| Quote #1
He turns away. After a pause he says slowly: "I wanted to become a head-forester once." (2.31)
On the edge of death, having had his leg amputated, Franz Kemmerich divulges one of his greatest wishes. The fact that he tags the word "once" onto the end of the sentence makes us think that he's either given up on life or he's tossed aside his dream. The idea of forestry, of taking care of nature, forms a startling contrast to the destruction and violence of the surrounding war.
| Quote #2
"Then you can look out from the window across the fields to the two trees on the horizon. It is the loveliest time of the year now, when the corn ripens; at evening the fields in the sunlight look like mother-of-pearl. And the lane of poplars by the Klosterbach, where we used to catch sticklebacks! You can build an aquarium again and keep fish in it, and you can go out without asking anyone, you can even play the piano if you want to." (2.41)

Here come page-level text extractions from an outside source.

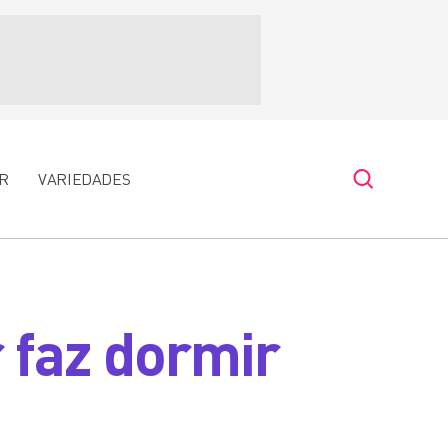
R
VARIEDADES
 faz dormir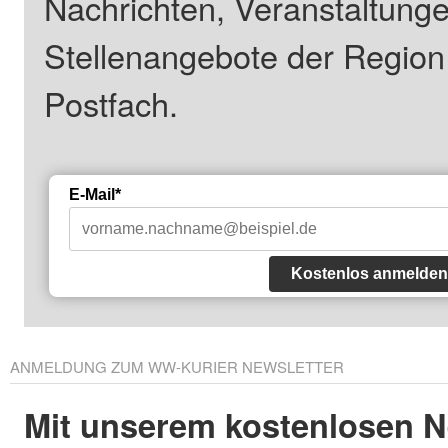
Nachrichten, Veranstaltung
Stellenangebote der Regio
Postfach.
E-Mail*
Kostenlos anmelden
ANMELDUNG ZUM WW-KURIER NEWSLETTER
Mit unserem kostenlosen N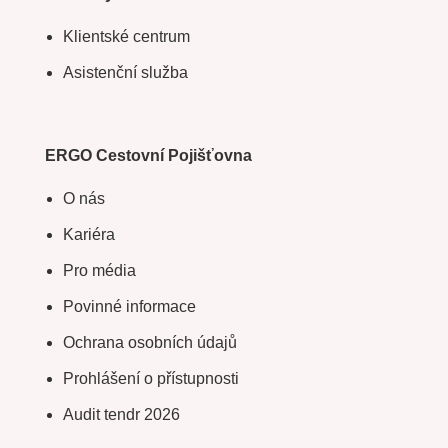
Klientské centrum
Asistenční služba
ERGO Cestovní Pojišťovna
O nás
Kariéra
Pro média
Povinné informace
Ochrana osobních údajů
Prohlášení o přístupnosti
Audit tendr 2026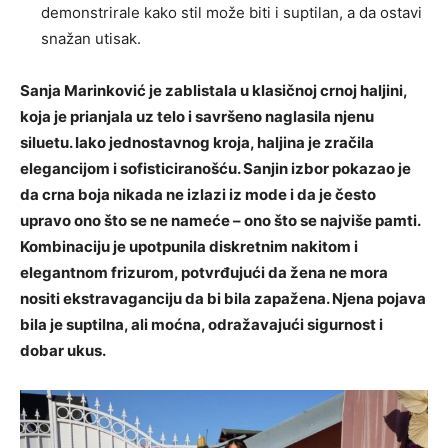
demonstrirale kako stil može biti i suptilan, a da ostavi
snažan utisak.
Sanja Marinković je zablistala u klasičnoj crnoj haljini,
koja je prianjala uz telo i savršeno naglasila njenu
siluetu. Iako jednostavnog kroja, haljina je zračila
elegancijom i sofisticiranošću. Sanjin izbor pokazao je
da crna boja nikada ne izlazi iz mode i da je često
upravo ono što se ne nameće – ono što se najviše pamti.
Kombinaciju je upotpunila diskretnim nakitom i
elegantnom frizurom, potvrđujući da žena ne mora
nositi ekstravaganciju da bi bila zapažena. Njena pojava
bila je suptilna, ali moćna, odražavajući sigurnost i
dobar ukus.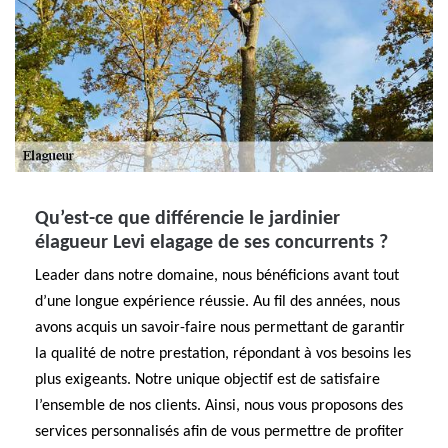
Qu’est-ce que différencie le jardinier
élagueur Levi elagage de ses concurrents ?
Leader dans notre domaine, nous bénéficions avant tout
d’une longue expérience réussie. Au fil des années, nous
avons acquis un savoir-faire nous permettant de garantir
la qualité de notre prestation, répondant à vos besoins les
plus exigeants. Notre unique objectif est de satisfaire
l’ensemble de nos clients. Ainsi, nous vous proposons des
services personnalisés afin de vous permettre de profiter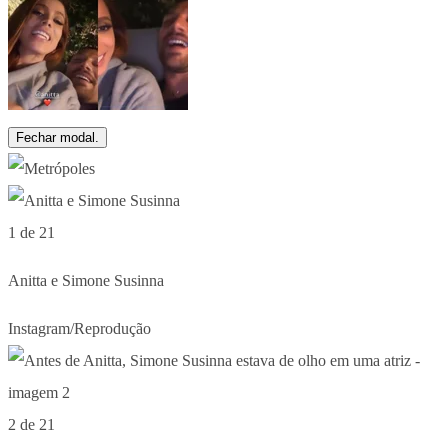
Fechar modal.
1 de 21
Anitta e Simone Susinna
Instagram/Reprodução
2 de 21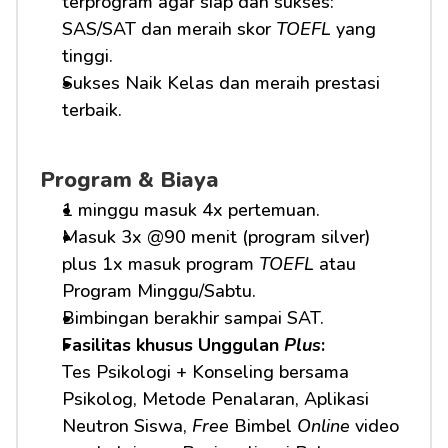
terprogram agar siap dan sukses: 
SAS/SAT dan meraih skor 
TOEFL
 yang 
tinggi.
Sukses Naik Kelas dan meraih prestasi 
terbaik.
Program & Biaya
1 minggu masuk 4x pertemuan.
Masuk 3x @90 menit (program silver) 
plus 1x masuk program 
TOEFL
 atau 
Program Minggu/Sabtu.
Bimbingan berakhir sampai SAT.
Fasilitas khusus Unggulan 
Plus
:
Tes Psikologi + Konseling bersama 
Psikolog, Metode Penalaran, Aplikasi 
Neutron Siswa, 
Free
 Bimbel 
Online
 video 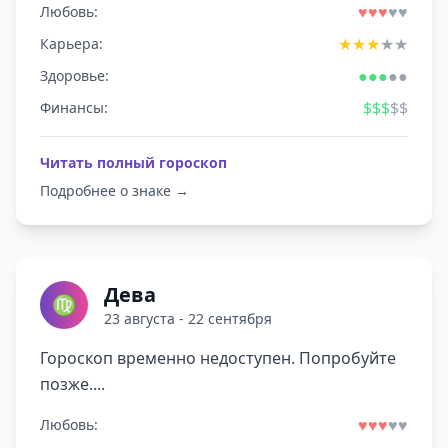
♥
♥
♥
♥
♥
Любовь:
★
★
★
★
★
Карьера:
●
●
●
●
●
Здоровье:
$
$
$
$
$
Финансы:
Читать полный гороскоп
Подробнее о знаке →
Дева
♍
23 августа - 22 сентября
Гороскоп временно недоступен. Попробуйте
позже....
♥
♥
♥
♥
♥
Любовь: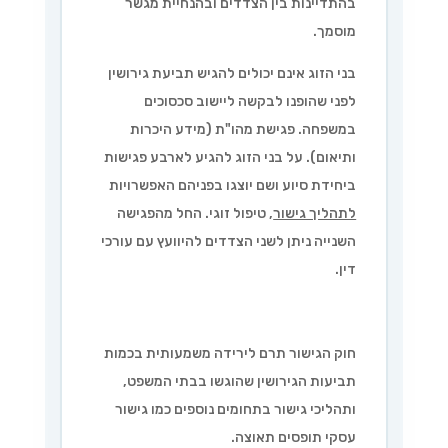
בהתדיינות בין הצדדים ובהנחיית מגשר
מוסמך.
בני הזוג אינם יכולים להגיש תביעת גירושין
לפני שהופנו לבקשה ליישוב סכסוכים
במשפחה. פגישת מהו"ת (מידע היכרות
ותיאום). על בני הזוג להגיע לארבע פגישות
ביחידת סיוע ושם יוצגו בפניהם האפשרויות
לתהליך גישור
, טיפול זוגי. החל מהפגישה
השנייה ניתן לשני הצדדים להיוועץ עם עורכי
דין.
חוק הגישור תרם לירידה משמעותית בכמות
תביעות הגירושין שהוגשו בבתי המשפט,
ותהליכי גישור בתחומים נוספים כמו גישור
עסקי תופסים תאוצה.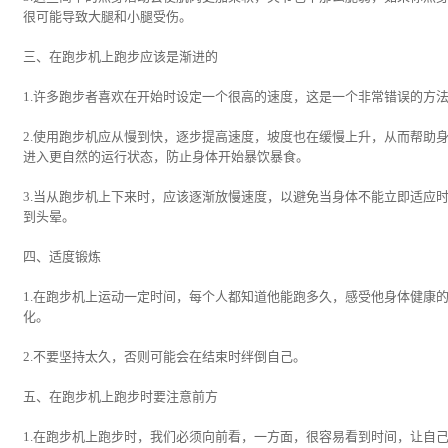
很可能导致大腿和小腿受伤。
三、在跑步机上跑步应该是渐进的
1.许多跑步者喜欢在开始时设定一个很高的速度，这是一个非常错误的方
2.使用跑步机应从慢到快，逐步提高速度，坡度也在缓慢上升，从而帮助
进入更自然的运行状态，防止身体开始暴饮暴食。
3.当从跑步机上下来时，应该逐渐放慢速度，以避免当身体不能立即适应
到头晕。
四、适度锻炼
1.在跑步机上运动一定时间，每个人都知道他能跑多久，感受他身体健康
化。
2.不要坚持太久，否则可能会在结束时绊倒自己。
五、在跑步机上跑步时要注意前方
1.在跑步机上跑步时，我们必须向前看，一方面，很容易看到时间，让自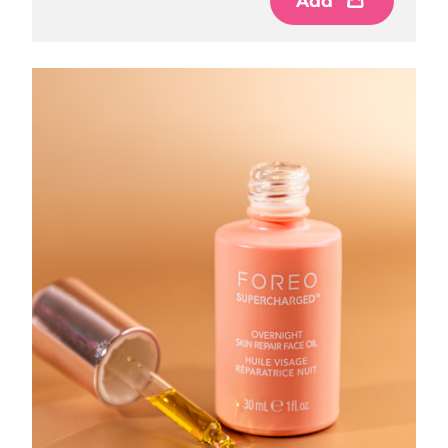
Add
Philippines
Livraison estimée
8/12/26
Pologne
Livraison estimée
8/10/26
Portugal
Livraison estimée
8/9/26
Porto Rico
Livraison estimée
8/11/26
Qatar
Livraison estimée
8/10/26
La Réunion
Livraison estimée
8/14/26
Roumanie
Livraison estimée
8/9/26
Russie
Livraison estimée
8/17/26
Arabie saoudite
Livraison estimée
8/10/26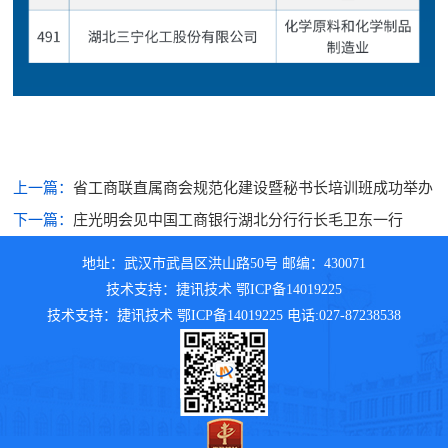
上一篇：
省工商联直属商会规范化建设暨秘书长培训班成功举办
下一篇：
庄光明会见中国工商银行湖北分行行长毛卫东一行
地址：武汉市武昌区洪山路50号 邮编：430071
技术支持：捷讯技术 鄂ICP备14019225
技术支持：捷讯技术 鄂ICP备14019225 电话:027-87238538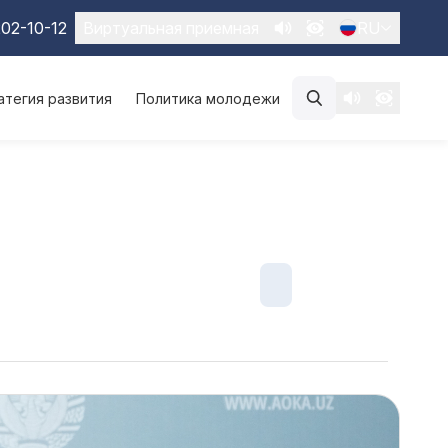
02-10-12
Виртуальная приемная
RU
атегия развития
Политика молодежи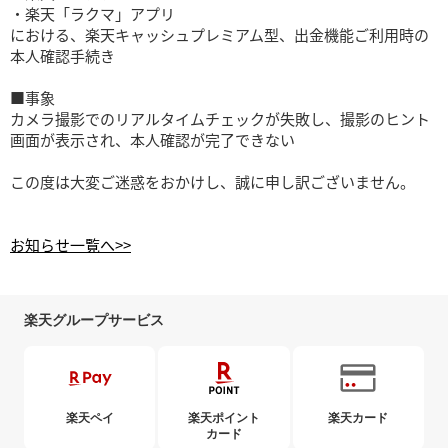
・楽天「ラクマ」アプリ
における、楽天キャッシュプレミアム型、出金機能ご利用時の
本人確認手続き
■事象
カメラ撮影でのリアルタイムチェックが失敗し、撮影のヒント
画面が表示され、本人確認が完了できない
この度は大変ご迷惑をおかけし、誠に申し訳ございません。
お知らせ一覧へ>>
楽天グループサービス
楽天ペイ
楽天ポイント
楽天カード
カード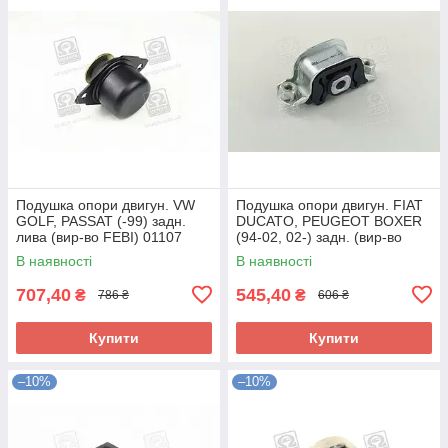
Подушка опори двигун. VW
Подушка опори двигун. FIAT
GOLF, PASSAT (-99) задн.
DUCATO, PEUGEOT BOXER
лива (вир-во FEBI) 01107
(94-02, 02-) задн. (вир-во
UA58
FEBI) 14491 UA58
В наявності
В наявності
707,40
545,40
₴
₴
786 ₴
606 ₴
Купити
Купити
–10%
–10%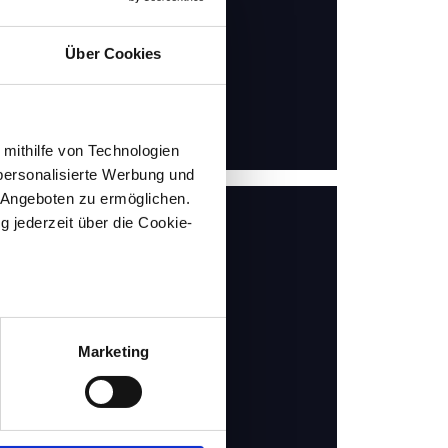
Über Cookies
 mithilfe von Technologien
personalisierte Werbung und
 Angeboten zu ermöglichen.
g jederzeit über die Cookie-
au sein können
zieren
Marketing
hre Präferenzen im
Abschnitt
 Medien anbieten zu können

Paul tries to lure Kemmerich with visions of life beyond the war, all of which have something to do with nature. To us, there's something startling about the idea of an aquarium with fish in it, especially in the context of WWI. Perhaps it is simply that aquariums are so peaceful and contained, or perhaps it has something to do with the fact that, with the exception of a river or two, there are no bodies of water in the world of this novel.
| Quote #3
"By Jove yes," says Haie, his face melting, "then I'd grab some good buxom dame, some real kitchen wench with plenty to get hold of, you know, and jump straight into bed. Just you think, boys, a real feather-bed with a spring mattress; I wouldn't put trousers on again for a week." (5.26)
These men haven't been around women for months and months. Most are so young that they don't even have girlfriends or wives. Does Haie's dream seem strange to you?